Narayana Murthy’s son-in-law Rishi Sunak enters UK govt in May reshuffle

10 Jan 2018

It certainly looks like the Indian diaspora is everywhere these days. Infosys co-founder Narayana Murthy's son in law Rishi Sunak is one of two Indian-origin junior ministers in the UK government, inducted in Prime Minister Theresa May's much-anticipated reshuffle on Tuesday. The other is Suella Fernandes, a Goan-origin MP.

Sunak is a former businessman who was elected from the safe Tory seat of Richmond Yorkshire in 2015. He was re-elected in 2017 with a higher margin. Sunak, seen as a rising star in the Conservative party, will be the parliamentary undersecretary of state in the ministry of housing, communities and local government.

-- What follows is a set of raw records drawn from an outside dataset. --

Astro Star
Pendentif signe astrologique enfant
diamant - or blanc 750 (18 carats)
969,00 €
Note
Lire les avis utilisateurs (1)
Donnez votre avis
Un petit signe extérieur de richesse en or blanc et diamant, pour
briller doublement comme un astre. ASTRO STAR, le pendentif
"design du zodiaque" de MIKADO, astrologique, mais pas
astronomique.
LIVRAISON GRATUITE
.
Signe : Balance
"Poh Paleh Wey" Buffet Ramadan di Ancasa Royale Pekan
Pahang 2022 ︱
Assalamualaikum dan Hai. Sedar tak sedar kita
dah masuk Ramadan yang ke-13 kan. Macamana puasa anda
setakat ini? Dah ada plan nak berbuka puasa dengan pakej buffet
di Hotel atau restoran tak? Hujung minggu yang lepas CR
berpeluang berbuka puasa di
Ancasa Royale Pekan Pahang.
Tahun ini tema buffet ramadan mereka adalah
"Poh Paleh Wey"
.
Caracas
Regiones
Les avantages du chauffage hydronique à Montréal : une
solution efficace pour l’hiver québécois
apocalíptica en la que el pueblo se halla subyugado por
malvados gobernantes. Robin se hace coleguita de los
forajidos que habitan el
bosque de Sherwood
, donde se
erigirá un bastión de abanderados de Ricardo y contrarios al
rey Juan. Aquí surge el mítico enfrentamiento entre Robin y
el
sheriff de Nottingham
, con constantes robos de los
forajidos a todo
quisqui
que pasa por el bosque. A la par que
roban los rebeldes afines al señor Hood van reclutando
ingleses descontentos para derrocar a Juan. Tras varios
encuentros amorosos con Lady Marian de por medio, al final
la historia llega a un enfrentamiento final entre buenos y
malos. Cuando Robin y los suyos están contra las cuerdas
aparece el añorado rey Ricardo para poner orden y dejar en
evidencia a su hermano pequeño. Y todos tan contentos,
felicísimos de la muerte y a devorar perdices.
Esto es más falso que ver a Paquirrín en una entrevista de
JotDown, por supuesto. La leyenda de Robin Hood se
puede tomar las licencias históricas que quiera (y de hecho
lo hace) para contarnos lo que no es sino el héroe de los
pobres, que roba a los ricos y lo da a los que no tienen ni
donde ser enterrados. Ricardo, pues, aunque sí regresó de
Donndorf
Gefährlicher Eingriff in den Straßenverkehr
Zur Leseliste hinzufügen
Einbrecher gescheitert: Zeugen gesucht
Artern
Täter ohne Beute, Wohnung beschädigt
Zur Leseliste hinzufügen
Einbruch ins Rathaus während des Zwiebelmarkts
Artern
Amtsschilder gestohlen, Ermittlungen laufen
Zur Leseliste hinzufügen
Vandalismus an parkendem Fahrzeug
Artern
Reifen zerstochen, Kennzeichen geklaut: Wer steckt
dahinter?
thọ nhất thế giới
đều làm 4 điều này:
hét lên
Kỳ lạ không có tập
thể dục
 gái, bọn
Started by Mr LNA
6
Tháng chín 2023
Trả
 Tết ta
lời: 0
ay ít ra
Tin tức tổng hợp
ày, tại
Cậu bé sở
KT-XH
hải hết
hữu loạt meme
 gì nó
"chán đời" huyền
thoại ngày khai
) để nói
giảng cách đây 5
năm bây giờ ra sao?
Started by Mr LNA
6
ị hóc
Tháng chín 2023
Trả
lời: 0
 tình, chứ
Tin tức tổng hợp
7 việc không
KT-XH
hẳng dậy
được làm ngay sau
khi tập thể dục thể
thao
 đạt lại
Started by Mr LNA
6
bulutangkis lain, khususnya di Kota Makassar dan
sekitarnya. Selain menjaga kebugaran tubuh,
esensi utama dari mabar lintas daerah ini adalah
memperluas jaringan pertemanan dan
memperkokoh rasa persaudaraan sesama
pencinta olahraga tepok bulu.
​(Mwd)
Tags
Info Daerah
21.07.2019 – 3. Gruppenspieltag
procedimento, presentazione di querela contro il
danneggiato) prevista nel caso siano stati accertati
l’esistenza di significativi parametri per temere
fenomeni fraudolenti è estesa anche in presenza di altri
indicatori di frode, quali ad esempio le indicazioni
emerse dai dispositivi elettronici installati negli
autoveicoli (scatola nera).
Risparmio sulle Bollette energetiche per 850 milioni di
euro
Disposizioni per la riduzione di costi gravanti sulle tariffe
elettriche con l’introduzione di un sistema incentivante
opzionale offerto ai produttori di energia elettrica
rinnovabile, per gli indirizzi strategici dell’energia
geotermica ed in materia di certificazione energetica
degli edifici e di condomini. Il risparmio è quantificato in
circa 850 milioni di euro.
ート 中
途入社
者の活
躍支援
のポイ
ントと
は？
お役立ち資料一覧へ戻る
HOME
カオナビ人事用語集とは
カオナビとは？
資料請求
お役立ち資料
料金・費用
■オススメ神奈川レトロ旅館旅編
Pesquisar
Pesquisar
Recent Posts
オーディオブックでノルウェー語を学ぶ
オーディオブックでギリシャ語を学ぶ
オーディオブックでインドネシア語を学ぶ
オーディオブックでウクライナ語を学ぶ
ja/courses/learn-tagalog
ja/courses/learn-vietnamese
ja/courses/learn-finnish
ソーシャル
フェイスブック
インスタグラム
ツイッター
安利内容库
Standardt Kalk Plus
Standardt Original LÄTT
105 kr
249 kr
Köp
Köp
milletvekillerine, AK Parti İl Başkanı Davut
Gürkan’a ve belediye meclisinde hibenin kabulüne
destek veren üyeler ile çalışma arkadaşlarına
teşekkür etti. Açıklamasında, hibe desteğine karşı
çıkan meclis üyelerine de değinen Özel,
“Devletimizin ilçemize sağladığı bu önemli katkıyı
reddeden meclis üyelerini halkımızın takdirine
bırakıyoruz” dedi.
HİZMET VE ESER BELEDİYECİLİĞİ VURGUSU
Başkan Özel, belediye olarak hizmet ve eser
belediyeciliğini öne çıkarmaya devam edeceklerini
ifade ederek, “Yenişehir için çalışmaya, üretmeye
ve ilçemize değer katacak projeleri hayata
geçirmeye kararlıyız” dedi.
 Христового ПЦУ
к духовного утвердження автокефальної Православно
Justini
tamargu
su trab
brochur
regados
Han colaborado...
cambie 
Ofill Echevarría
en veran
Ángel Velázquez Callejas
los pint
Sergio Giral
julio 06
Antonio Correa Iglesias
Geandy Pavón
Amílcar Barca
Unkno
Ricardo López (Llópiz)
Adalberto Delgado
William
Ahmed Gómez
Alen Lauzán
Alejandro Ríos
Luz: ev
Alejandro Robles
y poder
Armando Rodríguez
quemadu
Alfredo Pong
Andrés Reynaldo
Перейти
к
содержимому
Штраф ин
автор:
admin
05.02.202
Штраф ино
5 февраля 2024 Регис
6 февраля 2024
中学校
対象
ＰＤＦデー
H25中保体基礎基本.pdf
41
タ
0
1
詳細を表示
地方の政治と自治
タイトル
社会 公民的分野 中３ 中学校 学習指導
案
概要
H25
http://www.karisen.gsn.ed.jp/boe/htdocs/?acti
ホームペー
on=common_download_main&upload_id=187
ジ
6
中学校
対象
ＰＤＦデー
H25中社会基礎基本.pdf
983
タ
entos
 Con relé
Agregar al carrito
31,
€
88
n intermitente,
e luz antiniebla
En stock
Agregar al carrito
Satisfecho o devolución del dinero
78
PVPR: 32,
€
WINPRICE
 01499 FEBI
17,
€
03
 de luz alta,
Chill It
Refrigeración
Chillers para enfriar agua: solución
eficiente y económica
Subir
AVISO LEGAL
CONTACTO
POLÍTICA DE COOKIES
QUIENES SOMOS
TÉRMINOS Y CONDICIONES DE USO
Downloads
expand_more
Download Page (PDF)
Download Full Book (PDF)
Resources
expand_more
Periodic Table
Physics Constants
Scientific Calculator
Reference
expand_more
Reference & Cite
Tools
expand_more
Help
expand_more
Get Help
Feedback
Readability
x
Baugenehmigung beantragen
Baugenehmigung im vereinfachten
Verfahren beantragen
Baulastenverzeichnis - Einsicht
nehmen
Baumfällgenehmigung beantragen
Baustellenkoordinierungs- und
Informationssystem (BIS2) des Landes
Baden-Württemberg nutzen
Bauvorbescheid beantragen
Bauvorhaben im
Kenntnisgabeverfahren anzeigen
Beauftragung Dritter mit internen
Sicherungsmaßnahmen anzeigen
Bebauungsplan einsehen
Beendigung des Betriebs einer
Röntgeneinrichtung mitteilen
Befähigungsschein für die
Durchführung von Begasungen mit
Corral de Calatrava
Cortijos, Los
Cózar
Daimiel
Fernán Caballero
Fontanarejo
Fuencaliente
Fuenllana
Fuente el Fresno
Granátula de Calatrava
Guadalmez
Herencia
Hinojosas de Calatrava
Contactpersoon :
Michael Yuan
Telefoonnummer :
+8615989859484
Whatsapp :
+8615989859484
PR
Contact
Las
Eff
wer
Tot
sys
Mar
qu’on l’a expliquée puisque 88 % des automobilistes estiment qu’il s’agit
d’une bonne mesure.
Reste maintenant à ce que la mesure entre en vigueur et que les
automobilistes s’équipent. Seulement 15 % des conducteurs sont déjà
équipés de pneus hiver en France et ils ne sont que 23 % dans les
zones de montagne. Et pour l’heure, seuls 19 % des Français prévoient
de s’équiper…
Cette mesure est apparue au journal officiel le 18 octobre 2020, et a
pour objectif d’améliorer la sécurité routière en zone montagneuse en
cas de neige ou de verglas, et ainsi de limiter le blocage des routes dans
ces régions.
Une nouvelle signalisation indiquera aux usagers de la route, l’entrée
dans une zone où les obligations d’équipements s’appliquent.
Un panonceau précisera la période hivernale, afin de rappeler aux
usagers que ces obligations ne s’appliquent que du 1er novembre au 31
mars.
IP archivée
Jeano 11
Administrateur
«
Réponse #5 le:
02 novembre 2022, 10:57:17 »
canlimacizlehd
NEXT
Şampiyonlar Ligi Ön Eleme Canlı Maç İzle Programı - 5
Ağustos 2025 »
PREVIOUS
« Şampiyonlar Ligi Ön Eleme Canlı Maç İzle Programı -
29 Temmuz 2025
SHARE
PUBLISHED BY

Suella Fernandes, 37, is a former barrister and an MP from the southern constituency of Fareham. She will become a minister in the Department for Exiting the European Union. Fernandes has lately emerged as a major figure in the Conservative Party and was a vocal Brexit campaigner.

Theresa May has made some other key changes that include changing the portfolio of minister of state Alok Sharma from housing to employment. Sharma, 50, was closely associated with dealing with the Grenfell tower blaze in London in June last year, which caused 71 deaths.

Sunak, who was also pro-Brexit, made notable contributions in the House of Commons on issues such as the digital economy, illegal wildlife trade, foreign direct investment and social mobility.

Sunak, the UK-born son of an Indian doctor and a pharmacist mother, married Narayana Murthy's daughter Akshata Murthy in 2009. He studied at the famous public school Winchester College and Oxford and did his MBA at Stanford University. Akshata Murthy was his classmate at the Stanford Business School. The couple has two daughters, Krishna and Anoushka.

He co-founded a London-based global investment firm and entered politics in 2014. His £1-billion global investment firm specialises in funding small British businesses.

Writing for the Conservative Home website earlier this year, Sunak criticised the EU's ''dismal record'' on opening up new trade markets for member states, arguing that outside the customs union, Britain could ''regain control'' over its trade policy.

Fernandes, a member of the pro-Brexit Conservative organisation, European Research Group, is also a strong advocate of Brexit, telling the Commons recently that Britain's future lay in reviving the Commonwealth and its links with markets such as India.